Every entry must be repeated exactly. Exclude all pictures.
DATA SUPPLIED Start Marker
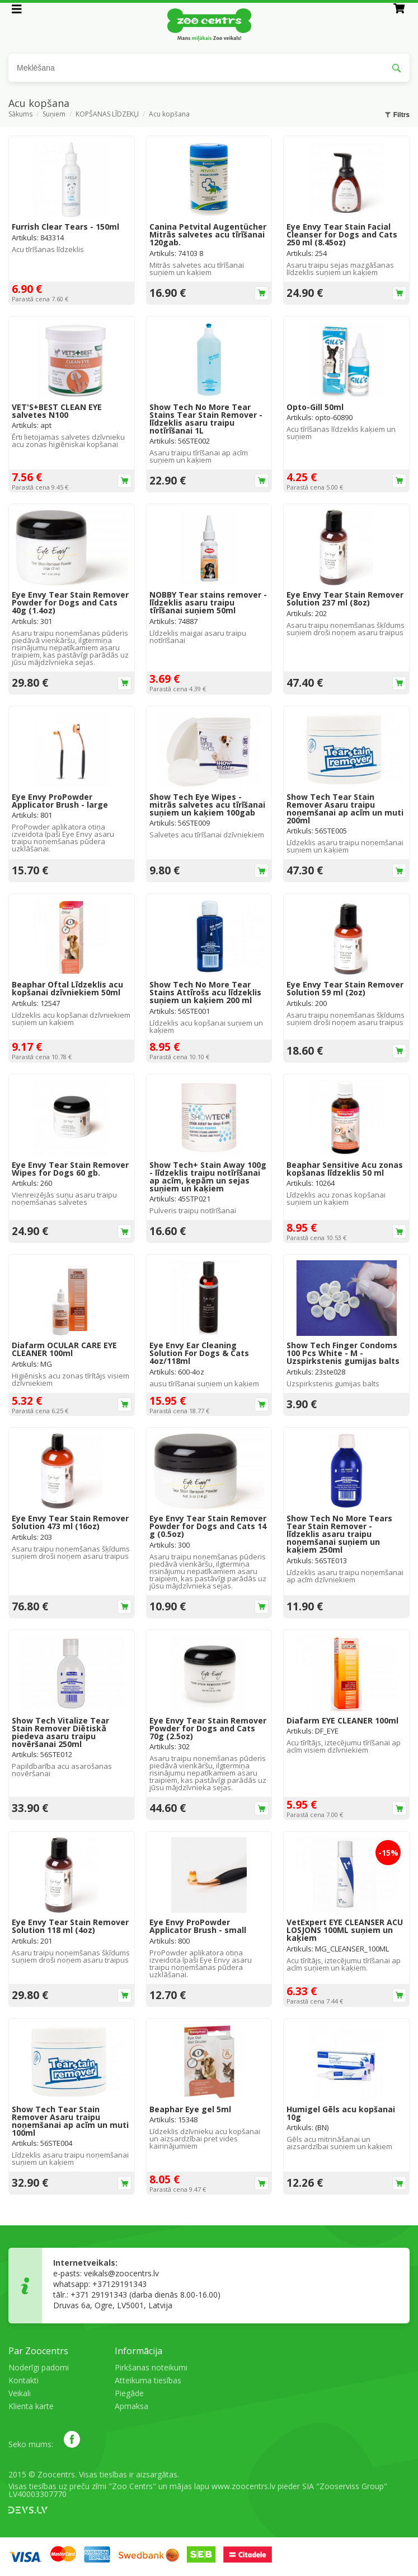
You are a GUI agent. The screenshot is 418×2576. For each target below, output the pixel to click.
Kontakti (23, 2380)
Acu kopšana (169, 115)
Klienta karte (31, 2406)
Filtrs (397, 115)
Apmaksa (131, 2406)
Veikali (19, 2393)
DATA SUPPLIED End Marker
COMPLETED TASK
You are a GUI agent. The screenshot is 418×2576. For each target below, output the pixel to click.
Kontakti (23, 2380)
Acu kopšana (169, 115)
Klienta karte (31, 2406)
Filtrs (397, 115)
Apmaksa (131, 2406)
Veikali (19, 2393)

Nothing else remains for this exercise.